The vice president said the centre has “initiated a place that will give context and depth to our understanding of our past, our place and role in the present and hopefully our preparation for the future. A place that will help tell a fuller, deeper and richer story of a proud, creative and colourful people but also of the rich tapestry of cultures, races, ethnicities and faiths of which they are a part.
“At a more reflective level, we will through this repository and the traditions embedded in the art works and cultural artefacts imbibe the triumphs, challenges, inventions and spiritual heritage of the Yoruba people. We know that well before contact with the Western world, the Yorubas had a fine artistic tradition that was rendered through sculpture and architecture, using wood, bronze, stone, terracotta and brass.

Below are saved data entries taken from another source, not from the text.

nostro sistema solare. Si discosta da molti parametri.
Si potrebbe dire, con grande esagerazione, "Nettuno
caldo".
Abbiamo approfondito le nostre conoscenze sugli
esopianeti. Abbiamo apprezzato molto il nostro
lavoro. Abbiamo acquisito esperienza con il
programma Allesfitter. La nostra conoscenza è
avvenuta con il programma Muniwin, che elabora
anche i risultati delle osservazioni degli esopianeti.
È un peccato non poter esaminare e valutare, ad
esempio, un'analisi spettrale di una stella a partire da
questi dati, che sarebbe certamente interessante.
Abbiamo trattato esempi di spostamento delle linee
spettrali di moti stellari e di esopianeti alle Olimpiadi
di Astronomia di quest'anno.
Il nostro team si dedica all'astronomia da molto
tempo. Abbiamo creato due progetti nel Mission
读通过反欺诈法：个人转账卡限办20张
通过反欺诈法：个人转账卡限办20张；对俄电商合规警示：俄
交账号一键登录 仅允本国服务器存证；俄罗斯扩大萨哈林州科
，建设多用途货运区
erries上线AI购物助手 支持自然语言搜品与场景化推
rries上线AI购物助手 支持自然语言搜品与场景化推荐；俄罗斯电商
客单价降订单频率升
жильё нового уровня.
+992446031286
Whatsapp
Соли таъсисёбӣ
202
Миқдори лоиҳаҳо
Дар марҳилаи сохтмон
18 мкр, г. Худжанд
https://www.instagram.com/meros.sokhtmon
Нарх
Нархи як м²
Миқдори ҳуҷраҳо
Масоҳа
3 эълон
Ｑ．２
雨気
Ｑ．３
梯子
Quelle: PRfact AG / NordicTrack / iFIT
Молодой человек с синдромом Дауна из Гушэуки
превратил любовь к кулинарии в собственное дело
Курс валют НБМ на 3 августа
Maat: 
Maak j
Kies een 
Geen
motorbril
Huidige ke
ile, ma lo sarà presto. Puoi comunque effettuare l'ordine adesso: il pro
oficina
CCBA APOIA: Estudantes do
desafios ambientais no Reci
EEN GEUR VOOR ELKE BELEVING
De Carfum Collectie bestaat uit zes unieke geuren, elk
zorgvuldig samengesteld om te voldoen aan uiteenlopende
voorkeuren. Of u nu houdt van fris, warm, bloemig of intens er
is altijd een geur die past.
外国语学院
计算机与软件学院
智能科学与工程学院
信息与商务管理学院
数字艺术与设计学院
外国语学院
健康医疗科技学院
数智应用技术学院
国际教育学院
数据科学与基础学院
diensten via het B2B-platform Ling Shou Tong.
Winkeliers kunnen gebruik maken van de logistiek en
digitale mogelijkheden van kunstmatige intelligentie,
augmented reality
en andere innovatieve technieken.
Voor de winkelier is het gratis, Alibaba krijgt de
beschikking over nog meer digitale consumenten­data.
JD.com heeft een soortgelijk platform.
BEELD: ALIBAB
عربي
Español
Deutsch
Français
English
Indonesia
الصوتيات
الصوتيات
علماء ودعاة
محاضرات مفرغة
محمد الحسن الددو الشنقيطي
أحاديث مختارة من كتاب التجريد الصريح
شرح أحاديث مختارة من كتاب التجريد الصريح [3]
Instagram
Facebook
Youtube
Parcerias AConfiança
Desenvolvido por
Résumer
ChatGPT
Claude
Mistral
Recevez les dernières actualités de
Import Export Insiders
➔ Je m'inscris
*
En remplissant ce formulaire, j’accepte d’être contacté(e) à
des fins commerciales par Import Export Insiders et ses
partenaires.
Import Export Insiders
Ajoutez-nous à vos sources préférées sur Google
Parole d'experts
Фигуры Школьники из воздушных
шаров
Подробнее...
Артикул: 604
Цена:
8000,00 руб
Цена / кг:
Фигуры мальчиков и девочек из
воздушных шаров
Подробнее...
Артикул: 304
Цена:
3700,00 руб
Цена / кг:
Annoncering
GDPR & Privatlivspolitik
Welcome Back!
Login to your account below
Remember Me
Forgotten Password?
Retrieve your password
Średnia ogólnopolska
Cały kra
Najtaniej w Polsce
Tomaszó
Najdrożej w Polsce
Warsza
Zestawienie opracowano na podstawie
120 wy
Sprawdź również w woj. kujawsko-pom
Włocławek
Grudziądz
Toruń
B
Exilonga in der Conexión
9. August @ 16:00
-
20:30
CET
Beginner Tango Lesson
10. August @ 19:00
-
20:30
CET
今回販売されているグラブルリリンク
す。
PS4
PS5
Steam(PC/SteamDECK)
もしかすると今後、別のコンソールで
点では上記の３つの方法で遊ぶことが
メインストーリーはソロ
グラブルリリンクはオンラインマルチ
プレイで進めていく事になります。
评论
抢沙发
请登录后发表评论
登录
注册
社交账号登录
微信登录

“But beyond and yet inherent in the splendour and beauty of artworks and the genius of artists, are the histories and stories of our people. The forced relocation of Yoruba people by slave dealers to the Americas and the Caribbean and other unspeakable degradations and atrocities of slavery, and the ways in which Yoruba culture adapted and survived in the dehumanising humiliation, and suffering in those distant and hostile environments. And how here at home, Yoruba culture also had to adapt to the onslaught of colonialism, in Nigeria by the British and in Benin and Togo by the French.”
Governors Seyi Makinde of Oyo State, Dapo Abiodun of Ogun State, and Rotimi Akeredolu of Ondo States, represented by their deputies, Rauf Olaniyan, Noimot Salako-Oyedele, and Lucky Ayedatiwa, respectively, advocated preservation of Yoruba culture, urging the centre not to engage in distortion of fact of history, should not dabble into politics. The centre, according to them, must be used to promote the unity of Yoruba race, national unity and nation building.
Alaafin of Oyo, Oba Adeyemi, who chaired the programme, said the YWC should be a focal point of return and restitution of stolen archives and artefacts by the colonialists, alleging that some archives, which recorded the rich history of the Yoruba were taken away by the colonialists, thereby depriving the younger generation of Yoruba race opportunity to read about their rich history. The archives, he said, now exists in some developed countries.
Aare Ona Kakanfo of Yorubaland, Gani Adams, in an interview with newsmen, said: “We need to document our history, brand our culture and we need to bring pride to our heritage because if you don’t write your history, the enemy will write it in a wrong way and it will affect your pride.
Yoruba is one of the most important races in the world. This is a race that has been in existence for more than 15, 000 years. We have a lot of things to document so that the global village can know our importance and where we are coming from.
The convener of the project, Alao Adedayo, who is the publisher of Alaroye Newspaper, said the idea was first conceived in 2014 with the desire to create a place where researchers could conduct and complete their works on the history, arts and culture of the Yoruba people.